Your instructions: Each line of the records below needs repeating exactly. Skip the pictures.

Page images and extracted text

================================

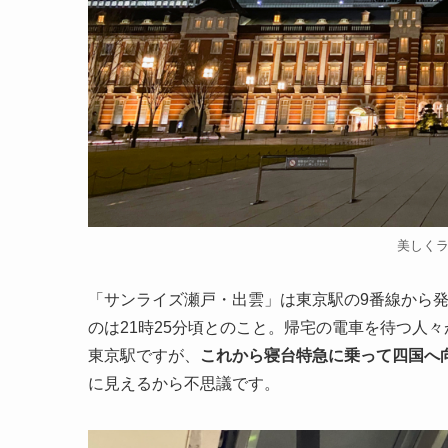
美しく
「サンライズ瀬戸・出雲」は東京駅の9番線から
のは21時25分頃とのこと。帰宅の電車を待つ人
東京駅ですが、
これから寝台特急に乗って四国へ
に見えるから不思議です。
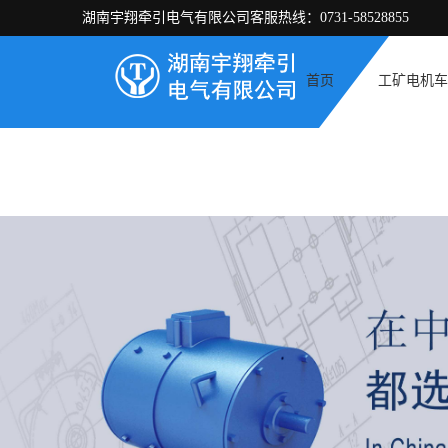
湖南宇翔牵引电气有限公司客服热线：0731-58528855
首页
工矿电机车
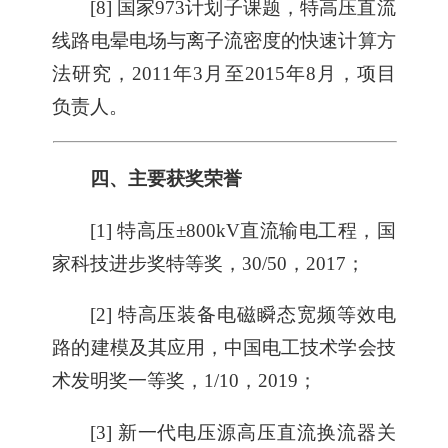
[8] 国家973计划子课题，特高压直流
线路电晕电场与离子流密度的快速计算方
法研究，2011年3月至2015年8月，项目
负责人。
四、主要获奖荣誉
[1] 特高压±800kV直流输电工程，国
家科技进步奖特等奖，30/50，2017；
[2] 特高压装备电磁瞬态宽频等效电
路的建模及其应用，中国电工技术学会技
术发明奖一等奖，1/10，2019；
[3] 新一代电压源高压直流换流器关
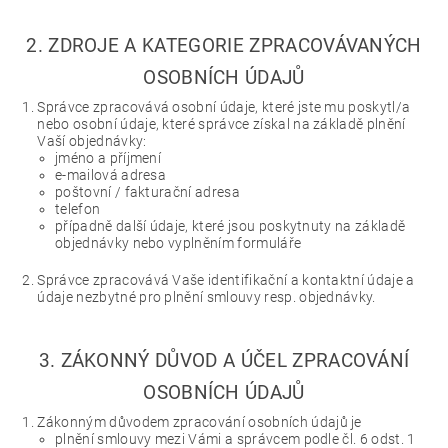
2. ZDROJE A KATEGORIE ZPRACOVÁVANÝCH
OSOBNÍCH ÚDAJŮ
Správce zpracovává osobní údaje, které jste mu poskytl/a
nebo osobní údaje, které správce získal na základě plnění
Vaší objednávky:
jméno a příjmení
e-mailová adresa
poštovní / fakturační adresa
telefon
případně další údaje, které jsou poskytnuty na základě
objednávky nebo vyplněním formuláře
Správce zpracovává Vaše identifikační a kontaktní údaje a
údaje nezbytné pro plnění smlouvy resp. objednávky.
3. ZÁKONNÝ DŮVOD A ÚČEL ZPRACOVÁNÍ
OSOBNÍCH ÚDAJŮ
Zákonným důvodem zpracování osobních údajů je
plnění smlouvy mezi Vámi a správcem podle čl. 6 odst. 1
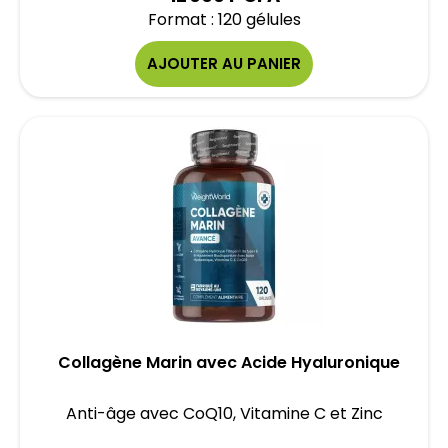
Format : 120 gélules
AJOUTER AU PANIER
Collagène Marin avec Acide Hyaluronique
Anti-âge avec CoQ10, Vitamine C et Zinc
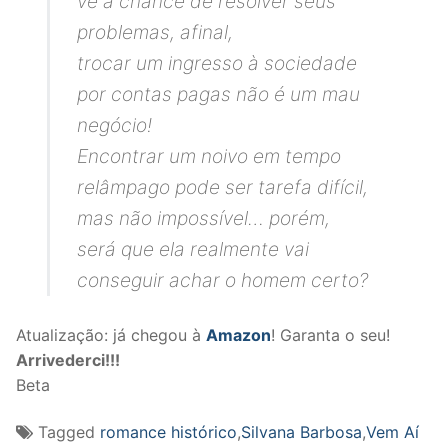
vê a chance de resolver seus
problemas, afinal,
trocar um ingresso à sociedade
por contas pagas não é um mau
negócio!
Encontrar um noivo em tempo
relâmpago pode ser tarefa difícil,
mas não impossível… porém,
será que ela realmente vai
conseguir achar o homem certo?
Atualização: já chegou à
Amazon
! Garanta o seu!
Arrivederci!!!
Beta
Tagged
romance histórico
,
Silvana Barbosa
,
Vem Aí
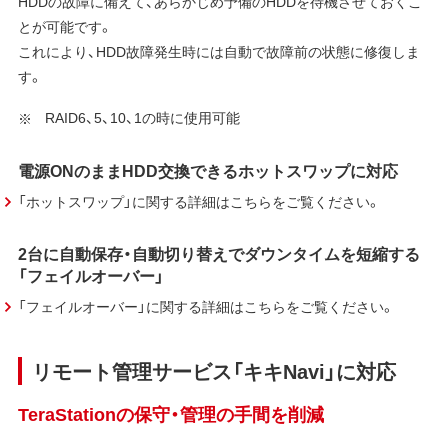
HDDの故障に備えて、あらかじめ予備のHDDを待機させておくこ
とが可能です。
これにより、HDD故障発生時には自動で故障前の状態に修復しま
す。
RAID6、5、10、1の時に使用可能
電源ONのままHDD交換できるホットスワップに対応
「ホットスワップ」に関する詳細はこちらをご覧ください。
2台に自動保存・自動切り替えでダウンタイムを短縮する
「フェイルオーバー」
「フェイルオーバー」に関する詳細はこちらをご覧ください。
リモート管理サービス「キキNavi」に対応
TeraStationの保守・管理の手間を削減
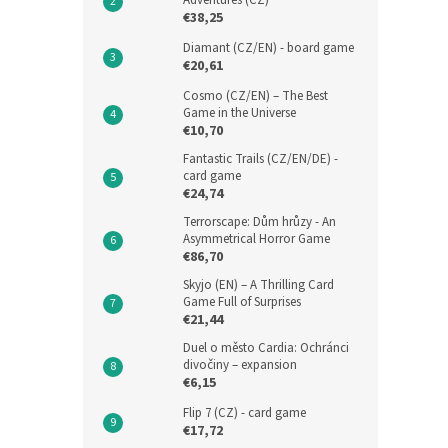
Adventures (CZ)
€38,25
Diamant (CZ/EN) - board game
€20,61
Cosmo (CZ/EN) – The Best
Game in the Universe
€10,70
Fantastic Trails (CZ/EN/DE) -
card game
€24,74
Terrorscape: Dům hrůzy - An
Asymmetrical Horror Game
€86,70
Skyjo (EN) – A Thrilling Card
Game Full of Surprises
€21,44
Duel o město Cardia: Ochránci
divočiny – expansion
€6,15
Flip 7 (CZ) - card game
€17,72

================================

Written response:
美しく
「サンライズ瀬戸・出雲」は東京駅の9番線から
のは21時25分頃とのこと。帰宅の電車を待つ人
東京駅ですが、
これから寝台特急に乗って四国へ
に見えるから不思議です。
湖南宇翔牵引电气有限公司客服热线：0731-58528855
首页
工矿电机车
[8] 国家973计划子课题，特高压直流
线路电晕电场与离子流密度的快速计算方
法研究，2011年3月至2015年8月，项目
负责人。
四、主要获奖荣誉
[1] 特高压±800kV直流输电工程，国
家科技进步奖特等奖，30/50，2017；
[2] 特高压装备电磁瞬态宽频等效电
路的建模及其应用，中国电工技术学会技
术发明奖一等奖，1/10，2019；
[3] 新一代电压源高压直流换流器关
2. ZDROJE A KATEGORIE ZPRACOVÁVANÝCH
OSOBNÍCH ÚDAJŮ
Správce zpracovává osobní údaje, které jste mu poskytl/a
nebo osobní údaje, které správce získal na základě plnění
Vaší objednávky:
jméno a příjmení
e-mailová adresa
poštovní / fakturační adresa
telefon
případně další údaje, které jsou poskytnuty na základě
objednávky nebo vyplněním formuláře
Správce zpracovává Vaše identifikační a kontaktní údaje a
údaje nezbytné pro plnění smlouvy resp. objednávky.
3. ZÁKONNÝ DŮVOD A ÚČEL ZPRACOVÁNÍ
OSOBNÍCH ÚDAJŮ
Zákonným důvodem zpracování osobních údajů je
plnění smlouvy mezi Vámi a správcem podle čl. 6 odst. 1
Format : 120 gélules
AJOUTER AU PANIER
Collagène Marin avec Acide Hyaluronique
Anti-âge avec CoQ10, Vitamine C et Zinc
vê a chance de resolver seus
problemas, afinal,
trocar um ingresso à sociedade
por contas pagas não é um mau
negócio!
Encontrar um noivo em tempo
relâmpago pode ser tarefa difícil,
mas não impossível… porém,
será que ela realmente vai
conseguir achar o homem certo?
Atualização: já chegou à
Amazon
! Garanta o seu!
Arrivederci!!!
Beta
Tagged
romance histórico
,
Silvana Barbosa
,
Vem Aí
HDDの故障に備えて、あらかじめ予備のHDDを待機させておくこ
とが可能です。
これにより、HDD故障発生時には自動で故障前の状態に修復しま
す。
RAID6、5、10、1の時に使用可能
電源ONのままHDD交換できるホットスワップに対応
「ホットスワップ」に関する詳細はこちらをご覧ください。
2台に自動保存・自動切り替えでダウンタイムを短縮する
「フェイルオーバー」
「フェイルオーバー」に関する詳細はこちらをご覧ください。
リモート管理サービス「キキNavi」に対応
TeraStationの保守・管理の手間を削減
Adventures (CZ)
€38,25
Diamant (CZ/EN) - board game
€20,61
Cosmo (CZ/EN) – The Best
Game in the Universe
€10,70
Fantastic Trails (CZ/EN/DE) -
card game
€24,74
Terrorscape: Dům hrůzy - An
Asymmetrical Horror Game
€86,70
Skyjo (EN) – A Thrilling Card
Game Full of Surprises
€21,44
Duel o město Cardia: Ochránci
divočiny – expansion
€6,15
Flip 7 (CZ) - card game
€17,72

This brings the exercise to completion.